Authors: Masahiro Iwamoto, Yoshihiro Tamamura, Eiki Koyama, Toshihisa Komori, Nobuo Takeshita, Julie A Williams, Takashi Nakamura, Motomi Enomoto-Iwamoto, Maurizio Pacifici
Journal, date & volume: Dev. Biol., 2007 May 1 , 305, 40-51
PubMed link: http://www.ncbi.nlm.nih.gov/pubmed/17336282
Abstract
Articular cartilage and synovial joints are critical for skeletal function, but the mechanisms regulating their development are largely unknown. In previous studies we found that the ets transcription factor ERG and its alternatively-spliced variant C-1-1 have roles in joint formation in chick. Here, we extended our studies to mouse. We found that ERG is also expressed in developing mouse limb joints. To test regulation of ERG expression, beads coated with the joint master regulator protein GDF-5 were implanted close to incipient joints in mouse limb explants; this led to rapid and strong ectopic ERG expression. We cloned and characterized several mammalian ERG variants and expressed a human C-1-1 counterpart (hERG3Delta81) throughout the cartilaginous skeleton of transgenic mice, using Col2a1 gene promoter/enhancer sequences.
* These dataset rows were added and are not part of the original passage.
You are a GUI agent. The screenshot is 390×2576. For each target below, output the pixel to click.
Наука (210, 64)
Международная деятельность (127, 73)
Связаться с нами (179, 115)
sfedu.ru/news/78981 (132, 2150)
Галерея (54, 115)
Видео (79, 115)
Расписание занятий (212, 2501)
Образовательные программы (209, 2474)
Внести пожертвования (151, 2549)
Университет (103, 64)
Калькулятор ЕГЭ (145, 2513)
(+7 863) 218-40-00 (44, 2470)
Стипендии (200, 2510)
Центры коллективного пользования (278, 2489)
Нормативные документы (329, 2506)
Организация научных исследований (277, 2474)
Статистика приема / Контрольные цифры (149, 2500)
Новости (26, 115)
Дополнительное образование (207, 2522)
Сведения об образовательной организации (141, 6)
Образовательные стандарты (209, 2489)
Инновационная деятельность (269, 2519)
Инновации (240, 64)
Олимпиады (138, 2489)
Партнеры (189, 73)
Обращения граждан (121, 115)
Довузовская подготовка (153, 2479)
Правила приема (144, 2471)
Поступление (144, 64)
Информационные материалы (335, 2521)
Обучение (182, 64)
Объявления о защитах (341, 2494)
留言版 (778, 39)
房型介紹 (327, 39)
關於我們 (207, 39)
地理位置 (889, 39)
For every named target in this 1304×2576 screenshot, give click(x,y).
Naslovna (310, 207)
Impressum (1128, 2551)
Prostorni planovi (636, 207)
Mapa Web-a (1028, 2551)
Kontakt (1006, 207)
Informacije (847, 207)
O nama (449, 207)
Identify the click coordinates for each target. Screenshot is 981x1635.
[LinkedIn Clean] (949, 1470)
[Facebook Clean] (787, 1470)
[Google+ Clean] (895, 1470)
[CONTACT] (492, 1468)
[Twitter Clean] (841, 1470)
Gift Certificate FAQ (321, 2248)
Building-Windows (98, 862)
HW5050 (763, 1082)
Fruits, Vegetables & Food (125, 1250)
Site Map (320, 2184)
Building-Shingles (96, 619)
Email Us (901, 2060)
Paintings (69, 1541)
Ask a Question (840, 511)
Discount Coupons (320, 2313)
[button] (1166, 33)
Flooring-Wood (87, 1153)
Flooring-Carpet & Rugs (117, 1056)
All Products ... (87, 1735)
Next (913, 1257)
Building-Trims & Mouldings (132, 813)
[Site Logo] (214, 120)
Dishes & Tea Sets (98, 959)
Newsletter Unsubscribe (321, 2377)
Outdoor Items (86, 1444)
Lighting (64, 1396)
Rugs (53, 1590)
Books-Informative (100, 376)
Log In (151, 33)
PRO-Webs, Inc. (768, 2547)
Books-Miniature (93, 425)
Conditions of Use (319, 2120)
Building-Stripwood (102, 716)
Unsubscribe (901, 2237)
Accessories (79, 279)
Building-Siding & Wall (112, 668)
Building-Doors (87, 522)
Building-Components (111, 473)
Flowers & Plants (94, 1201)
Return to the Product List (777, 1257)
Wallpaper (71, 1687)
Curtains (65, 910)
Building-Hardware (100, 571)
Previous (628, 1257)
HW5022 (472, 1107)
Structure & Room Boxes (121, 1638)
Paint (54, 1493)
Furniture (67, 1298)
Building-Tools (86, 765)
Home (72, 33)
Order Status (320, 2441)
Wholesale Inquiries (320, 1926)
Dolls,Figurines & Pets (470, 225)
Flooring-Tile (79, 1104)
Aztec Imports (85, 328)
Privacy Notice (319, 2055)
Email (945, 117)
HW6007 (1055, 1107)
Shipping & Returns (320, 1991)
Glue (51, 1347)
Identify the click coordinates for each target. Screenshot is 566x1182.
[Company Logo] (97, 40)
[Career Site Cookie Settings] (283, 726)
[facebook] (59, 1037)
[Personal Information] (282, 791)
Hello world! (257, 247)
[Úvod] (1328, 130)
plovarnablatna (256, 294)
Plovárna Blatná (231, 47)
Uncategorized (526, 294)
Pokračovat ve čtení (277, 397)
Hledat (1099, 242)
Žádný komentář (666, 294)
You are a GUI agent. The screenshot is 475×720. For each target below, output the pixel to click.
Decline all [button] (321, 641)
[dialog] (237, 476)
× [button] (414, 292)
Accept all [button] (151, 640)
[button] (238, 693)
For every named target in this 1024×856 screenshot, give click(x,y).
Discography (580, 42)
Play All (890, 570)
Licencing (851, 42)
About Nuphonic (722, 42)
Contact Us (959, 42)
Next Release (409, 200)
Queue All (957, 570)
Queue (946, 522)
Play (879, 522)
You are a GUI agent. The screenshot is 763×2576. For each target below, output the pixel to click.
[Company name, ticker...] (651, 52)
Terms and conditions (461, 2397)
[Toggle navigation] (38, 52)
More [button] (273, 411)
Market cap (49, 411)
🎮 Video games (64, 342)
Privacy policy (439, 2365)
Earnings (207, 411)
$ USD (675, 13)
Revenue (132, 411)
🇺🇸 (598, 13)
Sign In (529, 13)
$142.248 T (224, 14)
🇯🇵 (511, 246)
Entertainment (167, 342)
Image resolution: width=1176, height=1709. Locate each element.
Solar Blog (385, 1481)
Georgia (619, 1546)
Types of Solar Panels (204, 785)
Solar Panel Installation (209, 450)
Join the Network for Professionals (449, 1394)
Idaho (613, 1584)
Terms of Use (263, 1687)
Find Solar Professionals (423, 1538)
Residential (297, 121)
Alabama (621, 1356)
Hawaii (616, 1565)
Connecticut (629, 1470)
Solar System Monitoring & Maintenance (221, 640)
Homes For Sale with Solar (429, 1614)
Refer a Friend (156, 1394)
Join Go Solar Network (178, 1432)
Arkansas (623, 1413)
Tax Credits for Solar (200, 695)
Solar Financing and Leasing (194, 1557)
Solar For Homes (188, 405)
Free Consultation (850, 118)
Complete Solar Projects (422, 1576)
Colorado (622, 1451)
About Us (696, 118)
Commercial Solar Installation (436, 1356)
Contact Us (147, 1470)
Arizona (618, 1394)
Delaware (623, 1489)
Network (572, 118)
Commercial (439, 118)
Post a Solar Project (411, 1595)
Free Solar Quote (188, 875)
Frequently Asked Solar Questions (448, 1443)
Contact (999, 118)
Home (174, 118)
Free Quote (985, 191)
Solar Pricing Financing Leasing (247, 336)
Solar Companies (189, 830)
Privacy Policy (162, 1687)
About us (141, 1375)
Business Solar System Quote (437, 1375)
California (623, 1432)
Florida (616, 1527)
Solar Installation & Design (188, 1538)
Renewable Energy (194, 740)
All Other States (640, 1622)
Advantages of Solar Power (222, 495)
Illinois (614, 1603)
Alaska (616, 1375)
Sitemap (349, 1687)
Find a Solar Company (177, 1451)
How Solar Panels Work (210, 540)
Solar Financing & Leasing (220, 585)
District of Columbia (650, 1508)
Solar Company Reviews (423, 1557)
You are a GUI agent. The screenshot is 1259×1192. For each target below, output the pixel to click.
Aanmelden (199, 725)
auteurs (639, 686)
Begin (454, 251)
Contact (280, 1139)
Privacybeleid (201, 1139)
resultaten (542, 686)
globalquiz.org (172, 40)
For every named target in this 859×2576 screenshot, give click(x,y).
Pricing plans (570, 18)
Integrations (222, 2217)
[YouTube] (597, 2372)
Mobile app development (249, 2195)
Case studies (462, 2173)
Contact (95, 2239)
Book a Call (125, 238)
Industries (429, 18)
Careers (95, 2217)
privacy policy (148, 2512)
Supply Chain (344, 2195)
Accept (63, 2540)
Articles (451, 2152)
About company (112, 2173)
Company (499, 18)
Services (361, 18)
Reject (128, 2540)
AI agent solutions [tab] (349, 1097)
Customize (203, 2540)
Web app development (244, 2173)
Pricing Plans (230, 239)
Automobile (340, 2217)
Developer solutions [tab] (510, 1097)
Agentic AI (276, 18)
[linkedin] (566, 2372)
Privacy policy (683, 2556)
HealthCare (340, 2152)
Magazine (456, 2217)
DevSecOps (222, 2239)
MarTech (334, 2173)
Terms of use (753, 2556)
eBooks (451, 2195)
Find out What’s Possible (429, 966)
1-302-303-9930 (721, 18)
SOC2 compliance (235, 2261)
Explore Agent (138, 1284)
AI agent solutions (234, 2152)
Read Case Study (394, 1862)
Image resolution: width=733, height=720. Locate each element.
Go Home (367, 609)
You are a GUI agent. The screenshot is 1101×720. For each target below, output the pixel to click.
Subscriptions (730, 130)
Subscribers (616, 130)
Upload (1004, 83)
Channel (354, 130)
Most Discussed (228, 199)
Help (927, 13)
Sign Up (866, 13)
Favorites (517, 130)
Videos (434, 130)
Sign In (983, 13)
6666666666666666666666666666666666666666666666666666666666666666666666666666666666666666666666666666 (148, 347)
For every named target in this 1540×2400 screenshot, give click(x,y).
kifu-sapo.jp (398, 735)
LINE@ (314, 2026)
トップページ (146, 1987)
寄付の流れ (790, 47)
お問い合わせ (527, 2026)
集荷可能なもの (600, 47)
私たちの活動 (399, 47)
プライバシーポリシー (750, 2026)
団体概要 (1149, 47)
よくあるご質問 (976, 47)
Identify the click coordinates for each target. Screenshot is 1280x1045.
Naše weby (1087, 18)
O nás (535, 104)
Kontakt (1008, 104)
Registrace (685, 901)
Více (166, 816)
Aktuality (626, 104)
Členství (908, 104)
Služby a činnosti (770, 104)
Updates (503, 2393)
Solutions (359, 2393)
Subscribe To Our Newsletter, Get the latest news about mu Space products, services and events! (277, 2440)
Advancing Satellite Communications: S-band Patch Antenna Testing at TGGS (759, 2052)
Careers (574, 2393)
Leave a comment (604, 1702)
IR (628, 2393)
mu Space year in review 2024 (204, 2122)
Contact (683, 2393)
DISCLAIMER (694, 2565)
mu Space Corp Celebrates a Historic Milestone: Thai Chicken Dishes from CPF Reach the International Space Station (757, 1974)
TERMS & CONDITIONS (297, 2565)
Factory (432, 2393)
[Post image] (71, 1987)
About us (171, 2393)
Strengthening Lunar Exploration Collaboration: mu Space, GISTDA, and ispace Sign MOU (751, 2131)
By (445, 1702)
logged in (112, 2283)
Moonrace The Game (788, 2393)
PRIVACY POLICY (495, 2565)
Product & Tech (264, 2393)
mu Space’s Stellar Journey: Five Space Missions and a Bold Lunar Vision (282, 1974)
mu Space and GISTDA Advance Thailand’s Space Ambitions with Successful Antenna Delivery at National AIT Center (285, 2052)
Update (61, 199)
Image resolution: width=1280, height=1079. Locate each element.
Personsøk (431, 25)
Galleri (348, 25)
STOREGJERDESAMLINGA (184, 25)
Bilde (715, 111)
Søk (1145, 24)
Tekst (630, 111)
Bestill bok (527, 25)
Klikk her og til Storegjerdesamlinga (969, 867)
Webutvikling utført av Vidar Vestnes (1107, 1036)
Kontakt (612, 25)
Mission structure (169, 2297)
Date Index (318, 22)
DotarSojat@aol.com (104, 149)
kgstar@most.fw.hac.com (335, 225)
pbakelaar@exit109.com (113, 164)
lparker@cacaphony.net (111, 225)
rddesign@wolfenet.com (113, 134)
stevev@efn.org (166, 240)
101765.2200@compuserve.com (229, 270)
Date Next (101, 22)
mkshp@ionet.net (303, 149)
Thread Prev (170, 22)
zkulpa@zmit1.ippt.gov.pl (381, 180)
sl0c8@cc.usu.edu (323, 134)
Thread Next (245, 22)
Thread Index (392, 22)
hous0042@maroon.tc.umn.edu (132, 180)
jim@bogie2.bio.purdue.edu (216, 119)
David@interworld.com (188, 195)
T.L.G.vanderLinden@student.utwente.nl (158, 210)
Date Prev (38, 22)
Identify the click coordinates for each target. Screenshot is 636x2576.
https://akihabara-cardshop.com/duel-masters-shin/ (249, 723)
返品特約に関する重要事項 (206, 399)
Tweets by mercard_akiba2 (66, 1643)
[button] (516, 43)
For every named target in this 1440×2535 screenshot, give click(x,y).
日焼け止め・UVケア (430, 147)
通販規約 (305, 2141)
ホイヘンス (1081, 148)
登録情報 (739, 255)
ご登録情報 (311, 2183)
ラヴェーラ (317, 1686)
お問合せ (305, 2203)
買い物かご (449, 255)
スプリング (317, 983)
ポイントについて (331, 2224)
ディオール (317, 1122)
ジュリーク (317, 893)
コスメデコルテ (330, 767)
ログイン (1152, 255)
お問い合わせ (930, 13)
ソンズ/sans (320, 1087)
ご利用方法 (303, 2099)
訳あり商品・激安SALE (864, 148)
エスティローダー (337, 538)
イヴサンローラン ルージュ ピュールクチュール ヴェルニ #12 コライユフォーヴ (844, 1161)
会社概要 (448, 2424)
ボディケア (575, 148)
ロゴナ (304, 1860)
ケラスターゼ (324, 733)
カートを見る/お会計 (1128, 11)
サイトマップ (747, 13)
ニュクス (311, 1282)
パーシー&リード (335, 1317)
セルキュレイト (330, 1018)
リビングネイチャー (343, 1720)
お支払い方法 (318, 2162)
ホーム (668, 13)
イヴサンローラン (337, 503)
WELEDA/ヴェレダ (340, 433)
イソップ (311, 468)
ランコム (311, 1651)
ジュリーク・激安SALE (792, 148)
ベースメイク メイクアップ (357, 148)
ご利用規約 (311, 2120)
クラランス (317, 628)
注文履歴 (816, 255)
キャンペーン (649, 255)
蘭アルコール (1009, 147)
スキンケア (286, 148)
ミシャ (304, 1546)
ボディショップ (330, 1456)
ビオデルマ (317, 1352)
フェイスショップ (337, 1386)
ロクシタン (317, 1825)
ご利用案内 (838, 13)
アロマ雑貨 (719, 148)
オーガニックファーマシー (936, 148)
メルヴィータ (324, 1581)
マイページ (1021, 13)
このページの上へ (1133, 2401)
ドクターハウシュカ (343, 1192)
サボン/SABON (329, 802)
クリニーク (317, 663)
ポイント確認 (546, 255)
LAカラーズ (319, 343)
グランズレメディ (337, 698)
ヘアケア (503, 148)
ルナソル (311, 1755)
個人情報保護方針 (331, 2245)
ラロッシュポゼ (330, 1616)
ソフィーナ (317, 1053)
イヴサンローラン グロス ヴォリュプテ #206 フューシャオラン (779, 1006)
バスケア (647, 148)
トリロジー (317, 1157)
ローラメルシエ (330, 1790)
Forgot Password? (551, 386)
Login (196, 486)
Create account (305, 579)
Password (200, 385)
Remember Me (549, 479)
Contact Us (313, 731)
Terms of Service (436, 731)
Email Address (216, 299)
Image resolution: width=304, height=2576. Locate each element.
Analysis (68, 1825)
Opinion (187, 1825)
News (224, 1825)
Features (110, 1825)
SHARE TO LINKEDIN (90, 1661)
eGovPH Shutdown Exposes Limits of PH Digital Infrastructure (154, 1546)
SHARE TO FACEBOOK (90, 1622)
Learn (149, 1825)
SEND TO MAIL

The skeletal phenotype was severe and neonatal lethal, and the transgenic mice were smaller than wild type littermates and their skeletons were largely cartilaginous. Limb long bone anlagen were entirely composed of chondrocytes actively expressing collagen IX and aggrecan as well as articular markers such as tenascin-C. Typical growth plates were absent and there was very low expression of maturation and hypertrophy markers, including Indian hedgehog, collagen X and MMP-13. The results suggest that ERG is part of molecular mechanisms leading chondrocytes into a permanent developmental path and become joint forming cells, and may do so by acting downstream of GDF-5.